The Hearing Distressing Voices Simulation is a groundbreaking, empathy-building experience that helps students, mental health professionals and first responders understand the challenges and strengths of people who experience psychosis.
Just like CPR, QPR is an emergency response to someone in crisis and can save lives. QPR is the most widely taught Gatekeeper training in the world.

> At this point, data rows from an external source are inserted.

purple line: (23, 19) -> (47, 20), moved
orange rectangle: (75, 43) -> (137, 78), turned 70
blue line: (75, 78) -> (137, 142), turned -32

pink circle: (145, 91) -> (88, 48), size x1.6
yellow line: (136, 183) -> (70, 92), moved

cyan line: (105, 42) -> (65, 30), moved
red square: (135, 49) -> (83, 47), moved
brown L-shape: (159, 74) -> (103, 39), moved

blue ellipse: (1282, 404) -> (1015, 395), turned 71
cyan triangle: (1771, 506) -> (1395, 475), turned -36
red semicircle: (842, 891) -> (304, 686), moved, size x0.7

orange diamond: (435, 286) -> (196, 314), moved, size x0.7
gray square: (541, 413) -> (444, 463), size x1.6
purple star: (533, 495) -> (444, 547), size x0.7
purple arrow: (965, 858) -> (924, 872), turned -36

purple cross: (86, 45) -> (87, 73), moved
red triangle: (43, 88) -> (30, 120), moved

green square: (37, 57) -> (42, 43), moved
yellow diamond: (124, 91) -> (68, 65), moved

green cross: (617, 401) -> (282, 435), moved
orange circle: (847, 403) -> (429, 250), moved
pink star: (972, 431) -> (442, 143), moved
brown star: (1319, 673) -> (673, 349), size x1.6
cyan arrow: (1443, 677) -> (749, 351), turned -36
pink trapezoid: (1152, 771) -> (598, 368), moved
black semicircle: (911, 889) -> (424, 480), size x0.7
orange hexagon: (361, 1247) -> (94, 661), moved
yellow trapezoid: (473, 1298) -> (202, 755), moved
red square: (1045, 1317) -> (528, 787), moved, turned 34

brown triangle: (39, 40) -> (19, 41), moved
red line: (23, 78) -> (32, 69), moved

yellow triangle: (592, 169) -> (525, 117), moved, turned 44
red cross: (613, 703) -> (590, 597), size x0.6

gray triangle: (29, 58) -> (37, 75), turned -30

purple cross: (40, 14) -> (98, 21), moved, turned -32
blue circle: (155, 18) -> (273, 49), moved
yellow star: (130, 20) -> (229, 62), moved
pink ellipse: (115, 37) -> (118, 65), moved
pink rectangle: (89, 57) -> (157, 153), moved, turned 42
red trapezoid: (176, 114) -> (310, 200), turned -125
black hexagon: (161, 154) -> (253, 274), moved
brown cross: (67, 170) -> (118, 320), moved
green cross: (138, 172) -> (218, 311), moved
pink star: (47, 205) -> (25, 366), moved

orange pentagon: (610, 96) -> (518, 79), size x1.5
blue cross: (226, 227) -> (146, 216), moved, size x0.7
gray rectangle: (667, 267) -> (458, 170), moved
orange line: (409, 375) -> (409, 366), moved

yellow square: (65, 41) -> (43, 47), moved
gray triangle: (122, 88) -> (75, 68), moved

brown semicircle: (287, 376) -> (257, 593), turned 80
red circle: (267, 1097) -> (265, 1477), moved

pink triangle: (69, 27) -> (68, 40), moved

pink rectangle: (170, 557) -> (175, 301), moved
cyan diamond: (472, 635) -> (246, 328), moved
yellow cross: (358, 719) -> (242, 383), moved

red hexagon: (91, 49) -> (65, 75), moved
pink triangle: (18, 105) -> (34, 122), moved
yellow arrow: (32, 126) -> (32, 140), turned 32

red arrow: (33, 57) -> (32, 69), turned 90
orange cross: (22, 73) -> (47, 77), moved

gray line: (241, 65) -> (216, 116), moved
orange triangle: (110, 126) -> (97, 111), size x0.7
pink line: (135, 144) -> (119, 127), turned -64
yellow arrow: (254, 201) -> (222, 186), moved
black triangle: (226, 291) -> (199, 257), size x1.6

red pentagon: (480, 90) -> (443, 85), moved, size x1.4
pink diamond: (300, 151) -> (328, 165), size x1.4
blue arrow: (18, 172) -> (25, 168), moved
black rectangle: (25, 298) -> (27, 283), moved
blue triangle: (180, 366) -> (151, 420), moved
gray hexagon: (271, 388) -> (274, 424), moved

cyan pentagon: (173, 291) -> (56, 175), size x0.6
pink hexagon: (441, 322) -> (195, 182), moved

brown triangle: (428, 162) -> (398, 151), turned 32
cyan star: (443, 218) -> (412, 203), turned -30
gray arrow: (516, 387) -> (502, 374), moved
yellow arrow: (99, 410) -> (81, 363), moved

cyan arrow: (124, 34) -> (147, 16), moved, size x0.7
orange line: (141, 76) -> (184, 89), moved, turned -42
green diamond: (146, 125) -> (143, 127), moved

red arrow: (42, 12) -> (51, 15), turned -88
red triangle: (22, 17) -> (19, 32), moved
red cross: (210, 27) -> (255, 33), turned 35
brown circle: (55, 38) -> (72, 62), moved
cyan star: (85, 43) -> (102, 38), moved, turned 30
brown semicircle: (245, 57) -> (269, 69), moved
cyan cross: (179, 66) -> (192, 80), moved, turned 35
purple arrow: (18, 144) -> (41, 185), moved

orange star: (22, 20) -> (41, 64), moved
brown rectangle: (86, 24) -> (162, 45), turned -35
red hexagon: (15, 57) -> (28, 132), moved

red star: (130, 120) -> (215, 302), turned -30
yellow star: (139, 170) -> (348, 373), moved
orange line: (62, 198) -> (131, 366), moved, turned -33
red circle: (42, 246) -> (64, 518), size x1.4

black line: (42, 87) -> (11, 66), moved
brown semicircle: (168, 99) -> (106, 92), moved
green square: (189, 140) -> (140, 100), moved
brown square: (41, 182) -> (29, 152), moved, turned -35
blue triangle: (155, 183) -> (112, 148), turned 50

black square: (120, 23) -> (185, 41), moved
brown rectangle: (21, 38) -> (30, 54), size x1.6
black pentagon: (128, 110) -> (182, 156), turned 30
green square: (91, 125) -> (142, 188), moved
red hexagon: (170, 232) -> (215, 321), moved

Key components covered in training:
- How to Question, Persuade and Refer someone who may be suicidal
- How to get help for yourself or learn more about preventing suicide
- The common causes of suicidal behavior
- The warning signs of suicide
- How to get help for someone in crisis
This enables someone to recognize trauma, secondary traumatic stress, compassion fatigue, burnout, resilience, and vicarious resilience. Participants discuss how working with a traumatized population affects law enforcement staff and the impact of vicarious trauma on organizations. Participants learn to identify particular strategies that enhance both personal and professional resilience.
The Community Resiliency Model (CRM)® trains community members to not only help themselves but to help others within their wider social network. The primary focus of this skills-based, stabilization program is to re-set the natural balance of the nervous system.
CRM’s goal is to help to create “trauma-informed” and “resiliency-focused” communities that share a common understanding of the impact of trauma and chronic stress on the nervous system and how resiliency can be restored or increased using this skills-based approach.